Двери отворились, и в комнату вошел бояр Палади. Он взглянул угрюмо на Смарагду; ее заплаканные глаза и помертвевшее лицо, казалось, не возбудили в нем никакого сожаления; напротив, взор его сделался еще мрачнее.
– Проклятый! – прошептал он. – Как она его любит!
– Садись, бояр! – сказала тихим голосом Смарагда.
– Зачем, кукона! Мне некогда с тобою долго разговаривать: я отвечаю головою за пленных русских, так сам их караулю. Конечно, им уйти нелегко, да ведь здесь, пожалуй, и помогут.
– Бога ради, Палади, скажи мне всю правду: что с ними будет?
– Известно что: Ибрагим сказал мне, что он после утренней молитвы отвезет их в лагерь к визирю; там от них допытаются, зачем они сюда пожаловали, расспросят о русском войске. Турки на это молодцы: коли примутся пытать, так у них всякий заговорит, – по жилочке вытянут из человека! А там как узнают от них все, что надо, так отмахнут им головы или велят задушить. Ведь у них расправа короткая!
– Милосердый Боже! – вскричала Смарагда, – а я еще радовалась, что Симский жив!

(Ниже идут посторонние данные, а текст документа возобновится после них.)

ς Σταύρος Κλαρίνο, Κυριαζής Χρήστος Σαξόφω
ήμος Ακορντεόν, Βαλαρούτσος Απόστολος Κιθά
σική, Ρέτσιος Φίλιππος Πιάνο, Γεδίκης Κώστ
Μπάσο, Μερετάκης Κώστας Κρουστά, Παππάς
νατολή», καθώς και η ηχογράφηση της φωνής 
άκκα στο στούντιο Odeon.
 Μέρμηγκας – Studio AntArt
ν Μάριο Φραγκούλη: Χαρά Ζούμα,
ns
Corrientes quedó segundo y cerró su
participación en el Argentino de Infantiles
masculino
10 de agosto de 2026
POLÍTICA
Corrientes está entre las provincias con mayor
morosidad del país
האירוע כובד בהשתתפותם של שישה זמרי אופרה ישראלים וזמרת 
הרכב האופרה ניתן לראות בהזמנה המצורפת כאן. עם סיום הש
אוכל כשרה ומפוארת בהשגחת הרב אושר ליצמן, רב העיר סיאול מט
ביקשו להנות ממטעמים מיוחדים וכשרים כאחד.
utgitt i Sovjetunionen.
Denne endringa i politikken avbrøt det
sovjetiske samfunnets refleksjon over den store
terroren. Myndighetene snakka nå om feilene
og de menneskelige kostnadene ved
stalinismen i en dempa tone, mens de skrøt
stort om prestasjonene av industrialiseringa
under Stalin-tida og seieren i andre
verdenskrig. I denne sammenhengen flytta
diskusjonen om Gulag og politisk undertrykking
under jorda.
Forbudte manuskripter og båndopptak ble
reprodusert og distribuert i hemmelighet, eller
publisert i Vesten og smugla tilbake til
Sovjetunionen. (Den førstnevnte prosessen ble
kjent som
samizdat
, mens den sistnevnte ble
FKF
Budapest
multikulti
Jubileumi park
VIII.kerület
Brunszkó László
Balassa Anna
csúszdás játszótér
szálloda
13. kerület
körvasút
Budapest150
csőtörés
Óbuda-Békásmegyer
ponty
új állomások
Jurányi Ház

– Вольно ж тебе было мне помешать: я сгоряча убил бы его непременно. Теперь, не прогневайся, и сам ни за что не трону этого красавчика: пусть он прежде побывает в руках у визирского палача. Посмотрим тогда, каков-то он будет!
– Боже мой, Боже мой!.. Да за что ж ты его так ненавидишь?
– За что?.. И ты спрашиваешь об этом?.. За что? Ты любила меня, Смарагда… Да, да, ты любила меня!.. И если б не этот пришелец, не этот демон-соблазнитель, я был бы давно твоим мужем! Теперь он в руках моих, его ждет мучительная смерть, а знаешь ли, что я завидую ему? Он умрет любимый тобою, а я останусь жить… На что?.. Для чего?.. Если б я ненавидел тебя, как ненавижу этого русского… о, тогда бы я мог еще жить! Я был бы счастлив твоею горестью, я упивался бы слезами твоими. Твое отчаяние было бы моим блаженством, но я люблю тебя!.. И если бы ты знала, Смарагда, какой адский пламень обхватывает мое сердце, как рвется оно на части при одной мысли, что ты презираешь любовь мою, что этот злодей владел тобою!